LXC(Linux Containers)という技術があります。Linux上でアプリケーションレベルの仮想化環境を提供するものですが、最近そのマシン上でうまくIPv4アドレスが取得できない問題が発生しました。本記事では、その原因および対処について紹介します。注)記事中LXCとLXDを混同して使っています。
TL; DR
仮想マシン上で、
systemctl edit systemd-networkd.service
を実行して、起動したエディタに
[Service]
BindReadOnlyPaths=/sys
を入力して保存する。
続いてsystemctl restart systemd-networkd.service
を実行してサービスを再起動する。
問題の識別
この問題は、主に以下の条件を満たす環境で発生することがわかっています。
- DHCPクライアントにsystemd-networkdを採用している
- systemdのバージョンが244.1以上である
現在、この環境を満たすのは、ArchLinux、Fedora など先端を行くディストリビューションに限られますが、ディストリビューションに依存する問題ではないため、今後問題の影響を受けるシステムは拡大しそうです。
原因
LXC側では問題の原因を把握しており、現在対処中です。
https://discuss.linuxcontainers.org/t/no-ipv4-on-arch-linux-containers/6395/23
によると、このリグレッションはsystemd-224.1のバグ修正によるもので、/sysディレクトリがコンテナ内でリードオンリーになっていないことに起因するそうです。
コンテナ内ではudevやネットワーク操作など様々な理由から/sysへの書き込み権限が必須ですが、systemd側はこの問題に対するLXC側の修正提案を拒否したようです。
そのため、対処は可能ですが、LXC側の軽微な修正では済まなくなり、カーネルレベルまでエスカレーションしての修正になるそうです。
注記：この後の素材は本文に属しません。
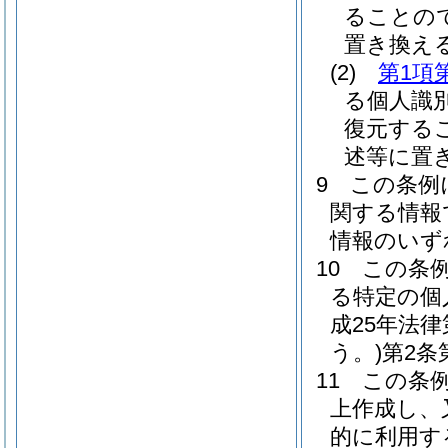
ることの
置き換え
(2)
第1項
る個人識
復元する
述等に置
9
この条例
関する情報
情報のいず
10
この条
る特定の個
成25年法
う。)
第2条
11
この条
上作成し、
的に利用す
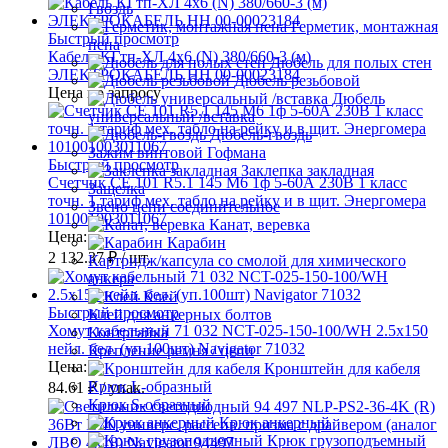
Гвоздь
Герметик, монтажная
Быстрый просмотр
пена
Кабель КГтп-ХЛ 4х6 (N) 380/660-3 (м)
Дюбель для полых стен
ЭЛЕКТРОКАБЕЛЬ НН 00-00023184
Дюбель резьбовой
Цена по запросу
Дюбель
универсальный /вставка
Дюбель-гвоздь
Зажим винтовой Гофмана
Быстрый просмотр
Заклепка закладная
Счетчик CE 101 R5.1 145 М6 1ф 5-60А 230В 1 класс
Защелка
точн. 1 тариф мех. табло на рейку и в щит. Энергомера
Звено цепи соединительное
101001003011067
Канат, веревка
Цена:
Карабин
2 132.37 ₽
/ шт.
Картридж/капсула со смолой для химического
анкера
Клей
Быстрый просмотр
Клей для анкерных болтов
Хомут кабельный 71 032 NCT-025-150-100/WH 2.5х150
Контргайка
нейл. бел. (уп.100шт) Navigator 71032
Крепление ремня / цепи
Цена:
Кронштейн для кабеля
Крюк L-образный
84.61 ₽
/ упак.
Крюк S-образный
Крюк анкерный
Крюк грузоподъемный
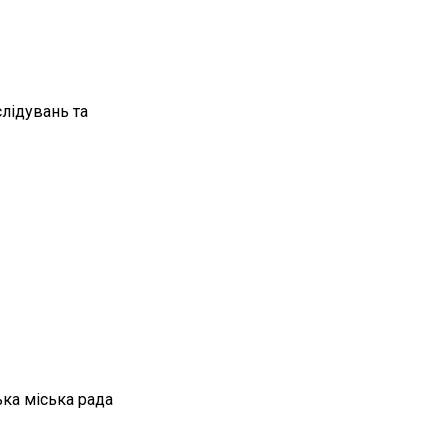
лідувань та
ка міська рада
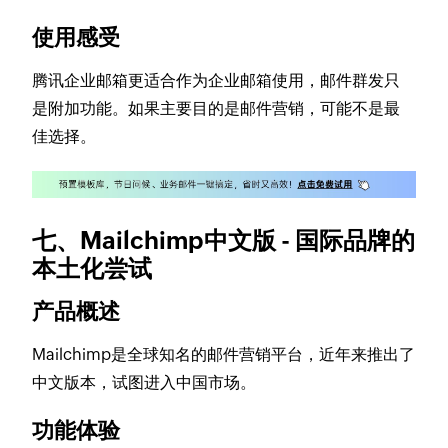
使用感受
腾讯企业邮箱更适合作为企业邮箱使用，邮件群发只
是附加功能。如果主要目的是邮件营销，可能不是最
佳选择。
七、Mailchimp中文版 - 国际品牌的
本土化尝试
产品概述
Mailchimp是全球知名的邮件营销平台，近年来推出了
中文版本，试图进入中国市场。
功能体验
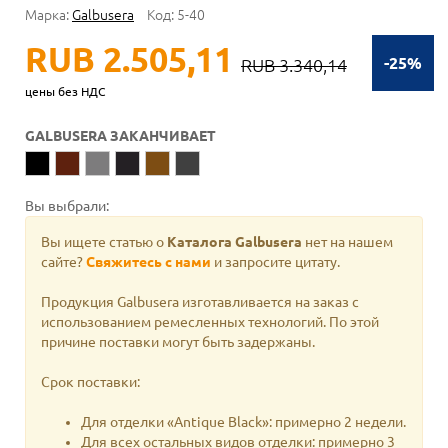
Марка:
Galbusera
Код:
5-40
RUB 2.505,11
-25%
RUB 3.340,14
цены без НДС
GALBUSERA ЗАКАНЧИВАЕТ
Вы выбрали:
Вы ищете статью о
Каталога Galbusera
нет на нашем
сайте?
Свяжитесь с нами
и запросите цитату.
Продукция Galbusera изготавливается на заказ с
использованием ремесленных технологий. По этой
причине поставки могут быть задержаны.
Срок поставки:
Для отделки «Antique Black»: примерно 2 недели.
Для всех остальных видов отделки: примерно 3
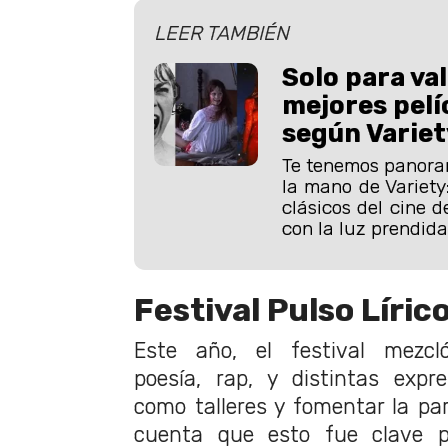
LEER TAMBIÉN
Solo para val
mejores pelí
según Variet
Te tenemos panora
la mano de Variety
clásicos del cine d
con la luz prendida
Festival Pulso Líric
Este año, el festival mezcl
poesía, rap, y distintas expre
como talleres y fomentar la par
cuenta que esto fue clave pa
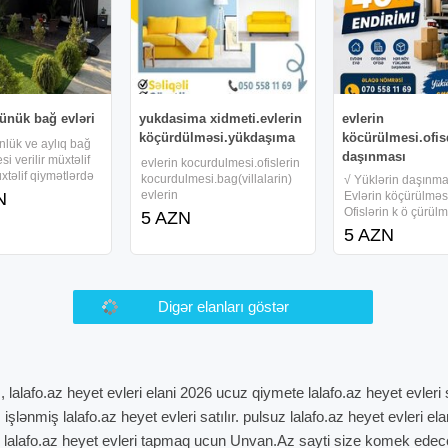
ünük bağ evləri
yukdasima xidmeti.evlerin
evlerin
köçürdülməsi.yükdaşıma
köcürülmesi.ofis
nlük ve aylıq bağ
daşınması
si verilir müxtəlif
evlerin kocurdulmesi.ofislerin
xtəlif qiymətlərdə
kocurdulmesi.bag(villalarin)
√ Yüklərin daşınma
dirik adam sayına
evlerin
N
Evlərin köçürülməs
lər desilir hemcin
kocurdulmesi.mebellerin
Ofislərin k ö çürül
5 AZN
təşkil edirik minum
otaqdan otaqa kecirdilmesi.p
Anbarların köçürül
5 AZN
veeyaxud 25
ianino ve royallarin
Mebellərin Sökülü
nket
dasinmasi.agir seyflerin ve
külərək daşınmasi 
bankamatla r in
Quraşdırılması √ M
dasinmasi.evlere pulsuz
və iş ç i qüvvəsi √
baxis
Rayonlara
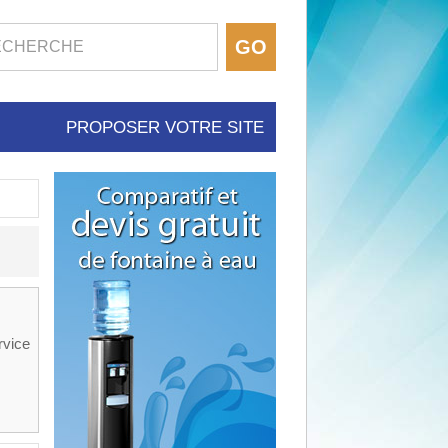
PROPOSER VOTRE SITE
rvice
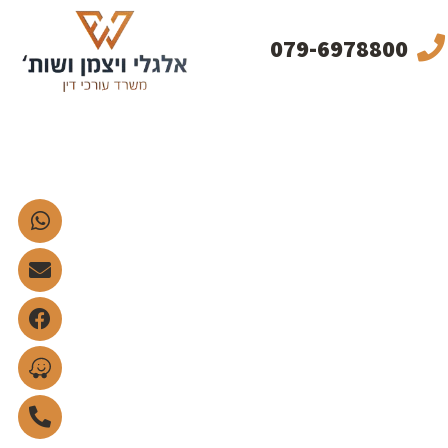
079-6978800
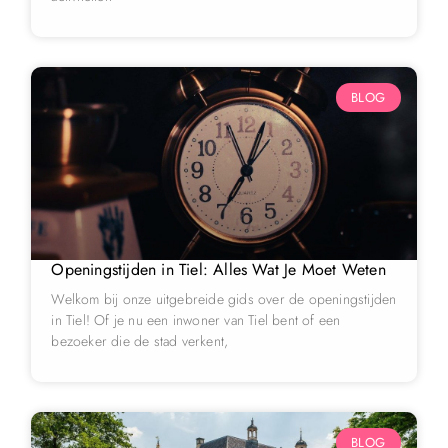
BLOG
Openingstijden in Tiel: Alles Wat Je Moet Weten
Welkom bij onze uitgebreide gids over de openingstijden
in Tiel! Of je nu een inwoner van Tiel bent of een
bezoeker die de stad verkent,
BLOG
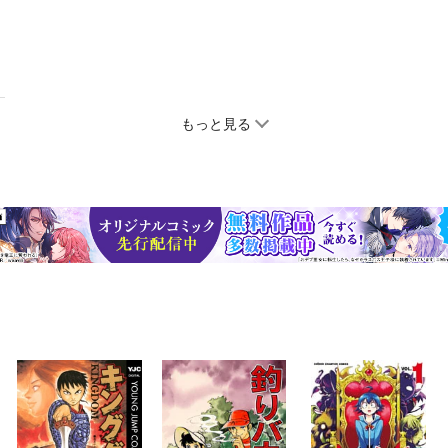
もっと見る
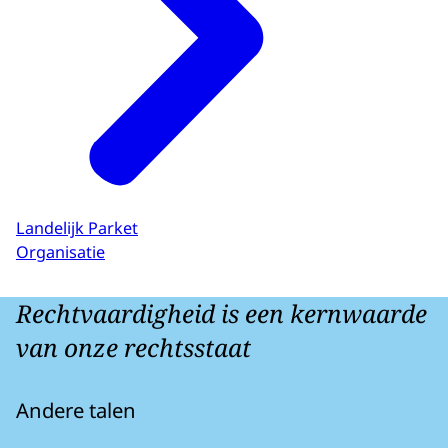
Landelijk Parket
Organisatie
Rechtvaardigheid is een kernwaarde
van onze rechtsstaat
Andere talen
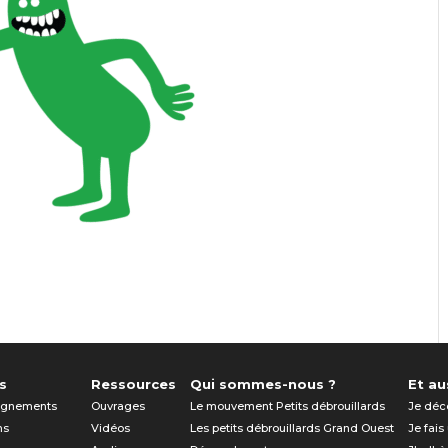
s
Ressources
Qui sommes-nous ?
Et aus
gnements
Ouvrages
Le mouvement Petits débrouillards
Je déc
ns
Vidéos
Les petits débrouillards Grand Ouest
Je fais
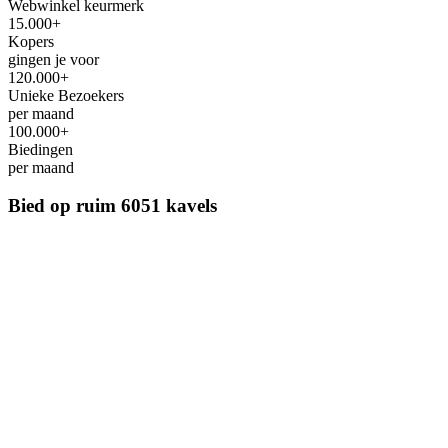
Webwinkel keurmerk
15.000+
Kopers
gingen je voor
120.000+
Unieke Bezoekers
per maand
100.000+
Biedingen
per maand
Bied op ruim
6051 kavels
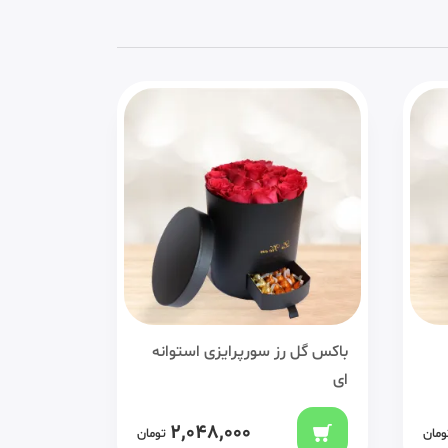
باکس گل رز سورپرایزی استوانه
باکس گل ر
ای
دسته‌ای
2,048,000
ومان
تومان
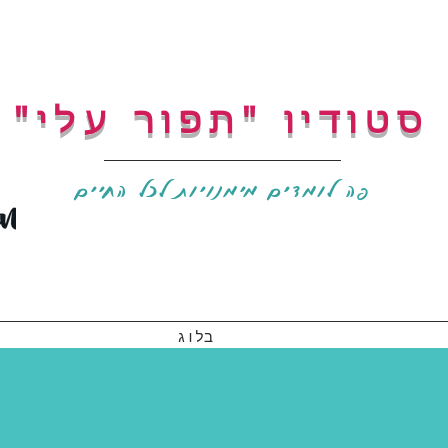
"סטודיו "תפור עלי
פה לומדים מימנויות לכל החיים
בלוג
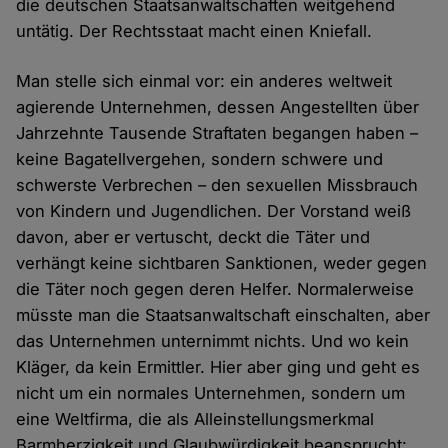
die deutschen Staatsanwaltschaften weitgehend
untätig. Der Rechtsstaat macht einen Kniefall.
Man stelle sich einmal vor: ein anderes weltweit
agierende Unternehmen, dessen Angestellten über
Jahrzehnte Tausende Straftaten begangen haben –
keine Bagatellvergehen, sondern schwere und
schwerste Verbrechen – den sexuellen Missbrauch
von Kindern und Jugendlichen. Der Vorstand weiß
davon, aber er vertuscht, deckt die Täter und
verhängt keine sichtbaren Sanktionen, weder gegen
die Täter noch gegen deren Helfer. Normalerweise
müsste man die Staatsanwaltschaft einschalten, aber
das Unternehmen unternimmt nichts. Und wo kein
Kläger, da kein Ermittler. Hier aber ging und geht es
nicht um ein normales Unternehmen, sondern um
eine Weltfirma, die als Alleinstellungsmerkmal
Barmherzigkeit und Glaubwürdigkeit beansprucht:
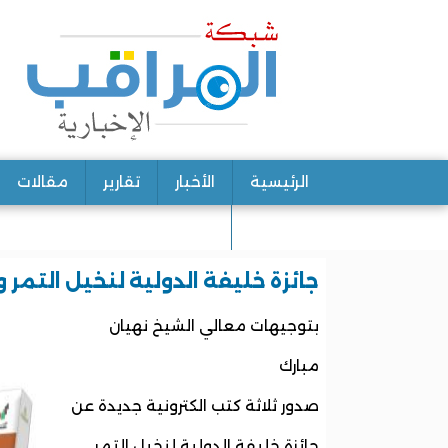
الرئيسية
الأخبار
تقارير
مقالات
اتصل بنا
جائزة خليفة الدولية لنخيل التمر والابتكار
بتوجيهات معالي الشيخ نهيان
مبارك
صدور ثلاثة كتب الكترونية جديدة عن
جائزة خليفة الدولية لنخيل التمر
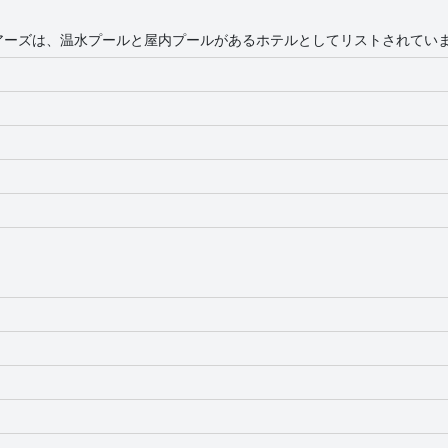
アーズは、温水プールと屋内プールがあるホテルとしてリストされてい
いずれは修正されますが、パッチの適用された新しいカーネルが提供されるまで、この問題に暫定的に対処する必要があります。
対処
ユーザー側でできる暫定的対処策としては以下が提案されています。
- コンテナで/sysをリードオンリーでマウント
- systemd-networkdユニットファイルをオーバーライドして/sysをリードオンリーでマウントする(冒頭の方法)
現在、LXCではディストリビューションイメージにsystemd-networkdオーバーライドファイルを含めて配信することを検討しているそうです。
以上、取り急ぎですが参考になれば幸いです。